Gathering all her courage, Lena took his hand. “We’ll go in together.”
His hand shook. The cold that permeated the air speared into the bone. Nausea rolled through his belly, rose up his throat. Clamping down against it, he shoved the door open.
He stumbled, and even as Lena tried to catch him, fell to his knees.
“He comes in. He’s drunk. I don’t want him coming up here, but he won’t go away. Everyone says, they say how he looks just like Lucian, but they don’t see his eyes. I have to make him go away, away from my baby. I wish Claudine hadn’t gone off to meet Jasper. I don’t like being alone up here with Julian. He scares me, but I don’t want him to see it.”

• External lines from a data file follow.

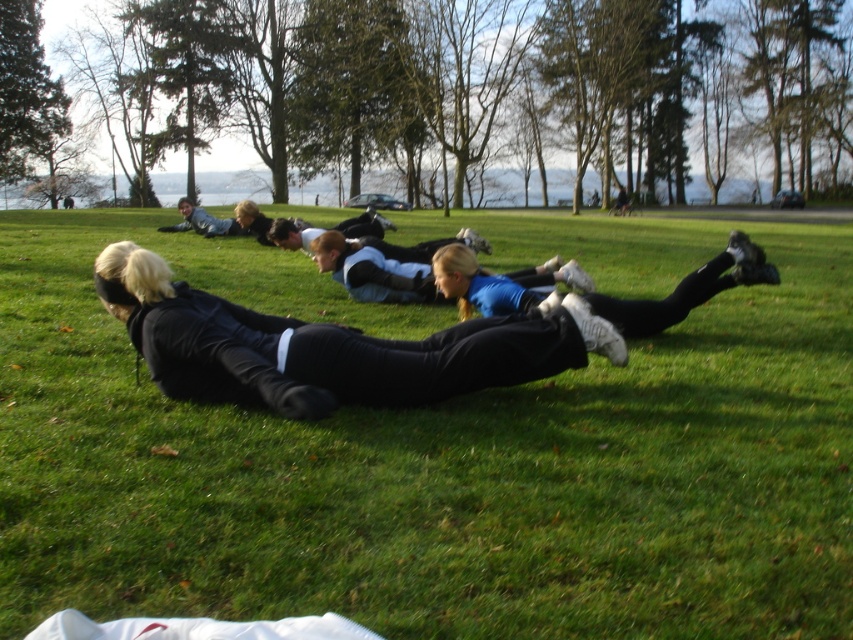 Which is behind, point (202, 336) or point (323, 269)?

Point (323, 269)

Can you confirm if black matte leggings at center is smaller than blue fabric shirt at center?

Actually, black matte leggings at center might be larger than blue fabric shirt at center.

The image size is (853, 640). Find the location of `black matte leggings at center`. black matte leggings at center is located at coordinates (322, 348).

Can you confirm if green grass at center is positioned to the left of black matte leggings at center?

Incorrect, green grass at center is not on the left side of black matte leggings at center.

Is green grass at center below black matte leggings at center?

No.

Is point (401, 586) closer to camera compared to point (154, 305)?

Yes.

What are the coordinates of `green grass at center` in the screenshot? It's located at (439, 451).

Who is lower down, green grass at center or blue fabric shirt at center?

blue fabric shirt at center is lower down.

Does green grass at center appear under blue fabric shirt at center?

No, green grass at center is not below blue fabric shirt at center.

This screenshot has width=853, height=640. What do you see at coordinates (439, 451) in the screenshot? I see `green grass at center` at bounding box center [439, 451].

Where is `green grass at center`? green grass at center is located at coordinates (439, 451).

His eyes were glazed, glassy smoke in a face that had gone pale as death. “Declan, oh God, Declan, come back.” She squeezed his hand until she felt bone rub against bone.
“When he grabs at me, I get away.” His voice was breathless now. He still knelt, a rangy man with sun-streaked hair, wearing a tuxedo with the tie dangling loose. A man with a woman’s memories, a woman’s terror storming inside him.
“But I can’t leave my baby. I get the poker from the fireplace. I’ll kill him if I have to. I’ll kill him if he touches me or my baby. Oh God, oh God, oh God.”
As her knees seemed to melt away, Lena sank to the floor beside him, tried to wrap her arms around him.
“He’s stronger than me. I scream and I scream, but nobody comes to help me. He’s drunk and he’s crazy. He’s crazy and he’s drunk. He knocks me down, and he rips at my clothes. I can’t get away. My baby’s crying, but I can’t get to her. I can’t stop him.”